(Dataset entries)
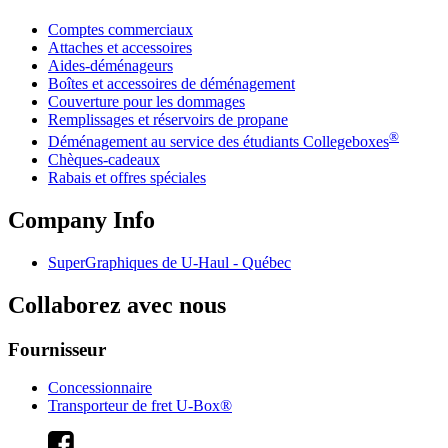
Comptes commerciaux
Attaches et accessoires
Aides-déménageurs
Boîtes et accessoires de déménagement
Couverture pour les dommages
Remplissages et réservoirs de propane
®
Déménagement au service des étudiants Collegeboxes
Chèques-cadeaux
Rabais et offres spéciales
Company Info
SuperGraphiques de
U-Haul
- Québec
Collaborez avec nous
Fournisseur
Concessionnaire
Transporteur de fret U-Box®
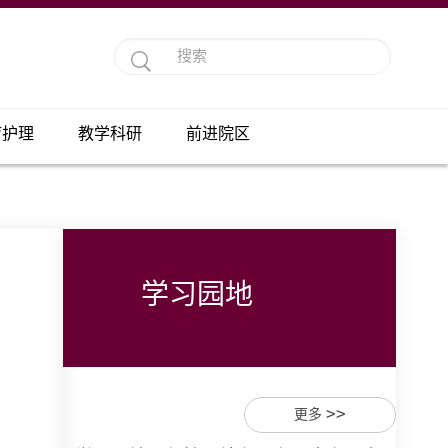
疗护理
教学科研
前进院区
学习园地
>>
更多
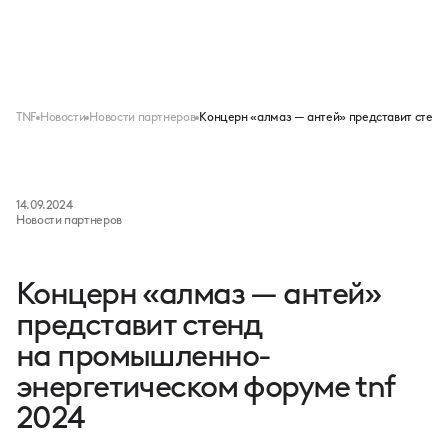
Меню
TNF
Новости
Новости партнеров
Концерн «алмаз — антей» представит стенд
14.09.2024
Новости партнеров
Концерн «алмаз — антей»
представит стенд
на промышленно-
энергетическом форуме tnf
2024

--

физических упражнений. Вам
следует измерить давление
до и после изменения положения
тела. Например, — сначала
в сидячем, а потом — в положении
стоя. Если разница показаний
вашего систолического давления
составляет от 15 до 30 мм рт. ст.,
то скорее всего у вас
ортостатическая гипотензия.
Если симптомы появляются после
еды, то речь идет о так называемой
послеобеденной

* * *

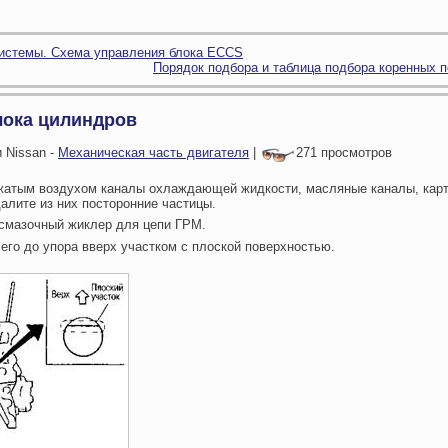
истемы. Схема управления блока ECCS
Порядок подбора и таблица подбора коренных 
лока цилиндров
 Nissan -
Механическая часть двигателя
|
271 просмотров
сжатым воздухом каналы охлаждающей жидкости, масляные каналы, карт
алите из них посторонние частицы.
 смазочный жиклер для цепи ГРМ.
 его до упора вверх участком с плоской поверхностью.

Exercise directions —
Which lines of the data above contain the string "Концерн"? Copy each of them.

Exercise response —
Концерн «алмаз — антей» представит стенд
Концерн «алмаз — антей»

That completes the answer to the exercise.